How Open is Open Source Spatial Data?

By Everett Pruitt

At its core, OpenGulf attempts to model forms of open scholarship, by relying on open methods, open source geospatial information, open source software, and collaboration wherever possible. Adopting this perspective one project has focused on building a derived dataset from a well known historical gazetteer about the Gulf region, a work that we know as Lorimer’s Gazetteer of the Persian Gulf, Oman and Central Arabia. The Gazetteer was written as a colonial intelligence product on the geography and history of the Persian Gulf and was declassified in the 1950s. The Gazetteer is clearly a colonial entity; it fixates on weapons, head counts, and even discusses how cutting off water to a region would be the first step in a military occupation. The project that we are working on is antithetical to this colonial intelligence product. Where the authors primarily relied on closed (publicly unavailable sources) colonial sources, we turn to open source and aim to push the fruits of our research into the domain of open data.

Open source information is not derived exclusively from academics and the general population. The GeoNames geospatial database that we rely on for contemporary places is partially user generated, but also has information derived from government databases, most notably in the case of the Iran data, the National Geospatial-Intelligence Agency (NGA).
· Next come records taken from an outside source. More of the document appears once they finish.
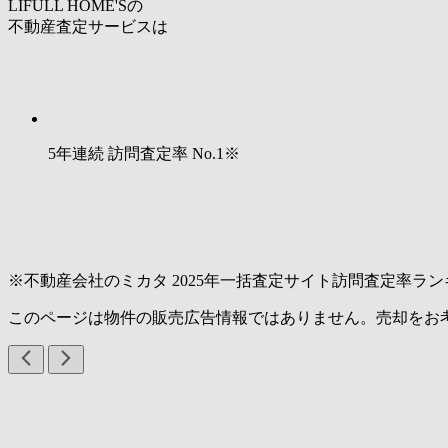
LIFULL HOME'Sの
不動産査定サービスは
5年連続 訪問査定率
No.1
※
※不動産会社のミカタ 2025年一括査定サイト訪問査定率ラン
このページは物件の販売広告情報ではありません。売却をお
The NGA is a US intelligence agency tasked with providing GEOINT (geospatial intelligence) for US national security, founded in its current formation in 1996 but existing since 1939. The NGA has had a focus on the Gulf due to its importance to American foreign policy and Operation Desert Storm. A plurality of GeoNames locations found in the OpenGulf database were created by the NGA. They, like the Gazetteer, rely on closed sources and produce classified products to advance US national security interests. But times have changed, merely knowing locations is not the exclusive domain of governments, and as such, NGA has published their data on locations they have placed on a map.
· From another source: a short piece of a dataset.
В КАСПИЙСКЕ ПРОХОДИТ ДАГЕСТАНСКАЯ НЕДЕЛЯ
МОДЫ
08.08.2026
Because of our use of GeoNames, we are actually using a significant amount of data from NGA. Under GeoNames’ about page, they list it as the most important source of data they have. So what does this mean? As academics on this project, we attempt to prioritize the openness of our project at every turn. Indeed, one of the appeals of GeoNames is the idea that someone with in-depth on the ground knowledge of these places can modify and update the data. But, this is not the reality we face. The data is primarily derived from government sources. Is this a problem? In the humanities there is a standard of knowing and critiquing the process of data creation, but due to the closed nature of NGA data, this is impossible within GeoNames. While academia strives for transparency, intelligence agencies’ missions necessitate opacity, and open source has brought them together. GeoNames is built on data derived through both closed and open methods, transformed into open source data through its publication. While we may not know how they created the data, we now can use it. Like the Gazetteer, we benefit from it, but unlike the textual Gazetteer, we cannot parse it, as this data is nothing more than a spreadsheet. The possible biases and methodologies are absent, but the data itself matches Lorimer and other available datasets, open and commercial.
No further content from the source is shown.